Ce week-end à Paris, le Palais de Tokyo accueille le festival Do Disturb, qui se consacre pendant trois jours à l'art, parfois difficile d'accès, de la performance, mais qui va souvent au-delà des idées reçues pour offrir des expériences étonnantes.

La performance, ce sont (aussi) des humains-pigeons, ici dans une performance de Rafaela Lopez en 2017 à Do Disturb
La performance, ce sont (aussi) des humains-pigeons, ici dans une performance de Rafaela Lopez en 2017 à Do Disturb © Radio France / JB

Des gens qui font une drôle de chorégraphie dans un musée, une femme qui pond des œufs avec ses parties intimes, des individus qui font des câlins couverts d'une peinture rouge qui évoque le sang. Voilà, en partie, ce que l'on trouve lorsqu'on cherche "performance artistique" sur Google. Et c'est l'image que véhicule bien souvent la performance artistique, cet art qui se base sur l'action d'un (ou de plusieurs) artistes, à la croisée du théâtre, de la danse, et des arts plastiques. 

Ce week-end, le Palais de Tokyo, à Paris, accueillie pour la quatrième année consécutive le festival Do Disturb, entièrement dédié à la performance. Depuis vendredi et jusqu'à dimanche, tous les espaces de ce centre d'art contemporain accueille "_la jeune scène créative internationale dans la dimension du vivant_, de la musique, de la performance, dans une vision très expérimentale", explique Vittoria Mattarese, commissaire de ce festival. 

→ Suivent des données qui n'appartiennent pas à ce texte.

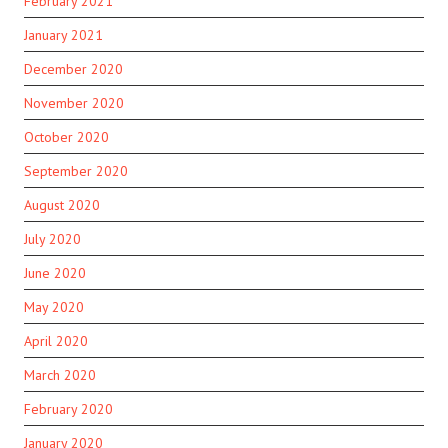
February 2021
January 2021
December 2020
November 2020
October 2020
September 2020
August 2020
July 2020
June 2020
May 2020
April 2020
March 2020
February 2020
January 2020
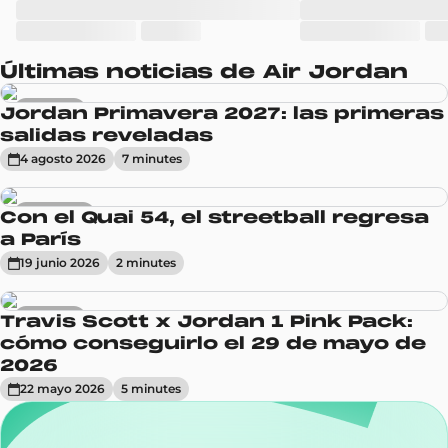
Últimas noticias de Air Jordan
Sneakers
Jordan Primavera 2027: las primeras
salidas reveladas
4 agosto 2026
7
minute
s
Actualidad
Con el Quai 54, el streetball regresa
a París
19 junio 2026
2
minute
s
Sneakers
Travis Scott x Jordan 1 Pink Pack:
cómo conseguirlo el 29 de mayo de
2026
22 mayo 2026
5
minute
s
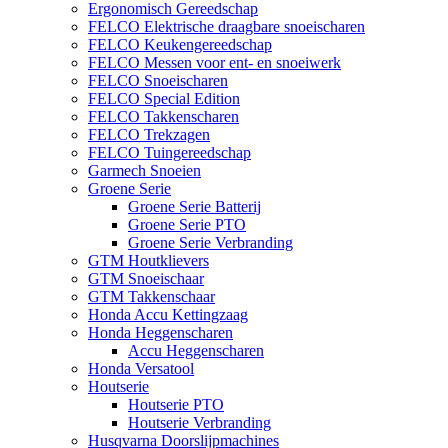
Ergonomisch Gereedschap
FELCO Elektrische draagbare snoeischaren
FELCO Keukengereedschap
FELCO Messen voor ent- en snoeiwerk
FELCO Snoeischaren
FELCO Special Edition
FELCO Takkenscharen
FELCO Trekzagen
FELCO Tuingereedschap
Garmech Snoeien
Groene Serie
Groene Serie Batterij
Groene Serie PTO
Groene Serie Verbranding
GTM Houtklievers
GTM Snoeischaar
GTM Takkenschaar
Honda Accu Kettingzaag
Honda Heggenscharen
Accu Heggenscharen
Honda Versatool
Houtserie
Houtserie PTO
Houtserie Verbranding
Husqvarna Doorslijpmachines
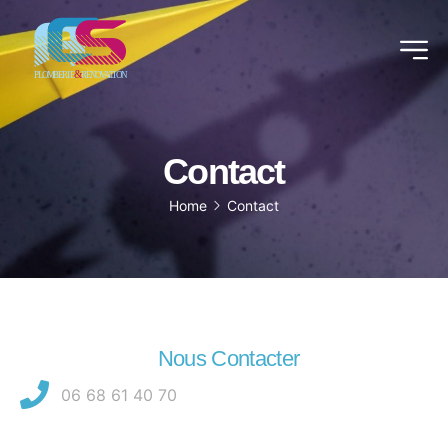
Contact
Home
Contact
Nous Contacter
06 68 61 40 70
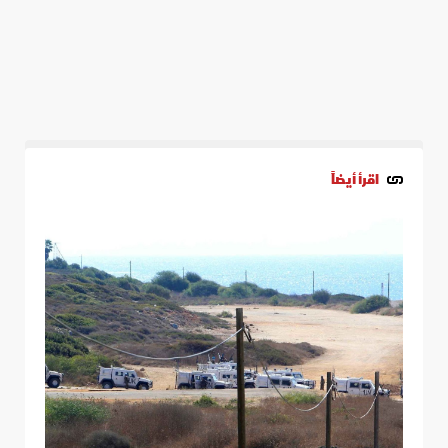
اقرأ أيضاً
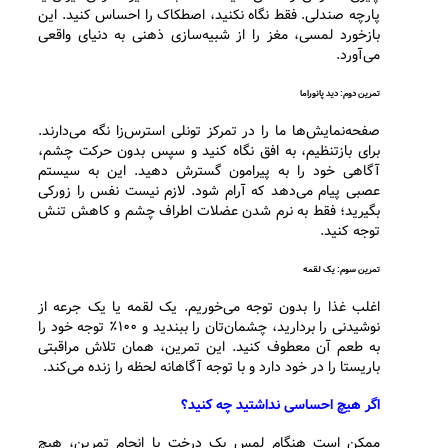
پارچه صندلی. فقط نگاه نکنید، اصطکاک را احساس کنید. این
بازخورد لمسی، مغز را از شبیه‌سازی ذهنی به دنیای واقعی
می‌آورد.
تمرین دوم: دید پانوراما
صفحه‌نمایش‌ها ما را در تمرکز تونلی استرس‌زا نگه می‌دارند.
برای بازتنظیم، به افق نگاه کنید و سپس بدون حرکت چشم،
آگاهی خود را به پیرامون گسترش دهید. این به سیستم
عصبی پیام می‌دهد که آرام شود. لازم نیست نفس را زورکی
بگیرید؛ فقط به نرم شدن عضلات اطراف چشم و کاهش تنش
توجه کنید.
تمرین سوم: یک لقمه
اغلب غذا را بدون توجه می‌خوریم. یک لقمه یا یک جرعه از
نوشیدنی را بردارید، چشمان‌تان را ببندید و ۱۰۰٪ توجه خود را
به طعم آن معطوف کنید. این تمرین، همان تلاش مراقبتی
باریستا را در خود دارد و با توجه آگاهانه لحظه را زنده می‌کند.
اگر هیچ احساسی نداشتید چه کنید؟
ممکن است هنگام لمس یک درخت یا انجام تمرین، هیچ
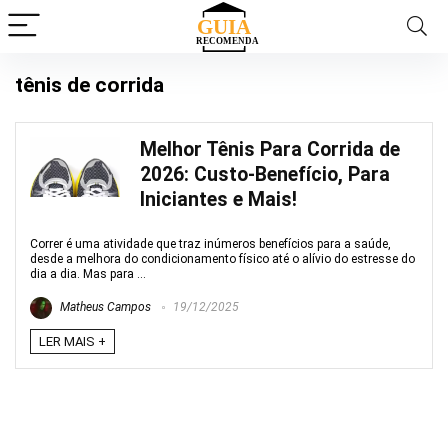
tênis de corrida
Melhor Tênis Para Corrida de
2026: Custo-Benefício, Para
Iniciantes e Mais!
Correr é uma atividade que traz inúmeros benefícios para a saúde,
desde a melhora do condicionamento físico até o alívio do estresse do
dia a dia. Mas para ...
Matheus Campos
19/12/2025
LER MAIS +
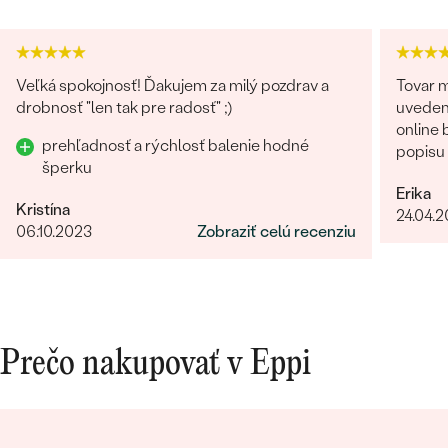
Veľká spokojnosť! Ďakujem za milý pozdrav a
Tovar m
drobnosť "len tak pre radosť" ;)
uveden
online
prehľadnosť a rýchlosť balenie hodné
popisu
šperku
kontakt
Erika
uistila 
Kristína
24.04.
zmienil
06.10.2023
Zobraziť celú recenziu
nevyhov
prístup
spokojn
Prečo nakupovať v Eppi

Le festival occupe la totalité des espaces du Palais de Tokyo
Le festival occupe la totalité des espaces du Palais de Tokyo © Radio France / JB

Car chaque année, ce festival démonte un peu mieux les idées reçues sur la performance et permet au public, dans une atmosphère mêlant la sanctuarité du lieu d'art et la folie du spectacle, de se frotter à des expériences de tout genre. "_Il y en a pour tous les âges et tous les publics_, la palette est si large, il y a tant de projets de nature si différente, qu'il est peu probable qu'on ne trouve pas quelque chose qui nous plait, il y a des moments drôles, d'autres très émouvants", explique Virrotia Mattarese, qui recommande : "Le meilleur conseil, c'est de venir, tout simplement" ! 

Si les performances choc sont en général celles qui font le plus parler (et qui sont souvent décriées), cet art particulier possède bien d'autres facettes, entre poésie, surprises, émotions et interactions. 

La performance, c'est avant tout une rencontre 

C'est l'une des particularités de la performance quand on la voit "en direct" (et non sous la forme de traces vidéo ou photographiques) : comme tout spectacle vivant, c'est une rencontre entre l'artiste et le public, et cette rencontre se fait souvent en contact direct. L'un des meilleurs exemples est une performance de la plus connue des artistes performeuses Marina Abramovic, The artist is present, dans lequel elle recevait, face à elle, les spectateurs, pour un face-à-face silencieux. Un moment hors du temps qui a ému plusieurs spectateurs aux larmes (et notamment son ancien compagnon de route, Ulay).  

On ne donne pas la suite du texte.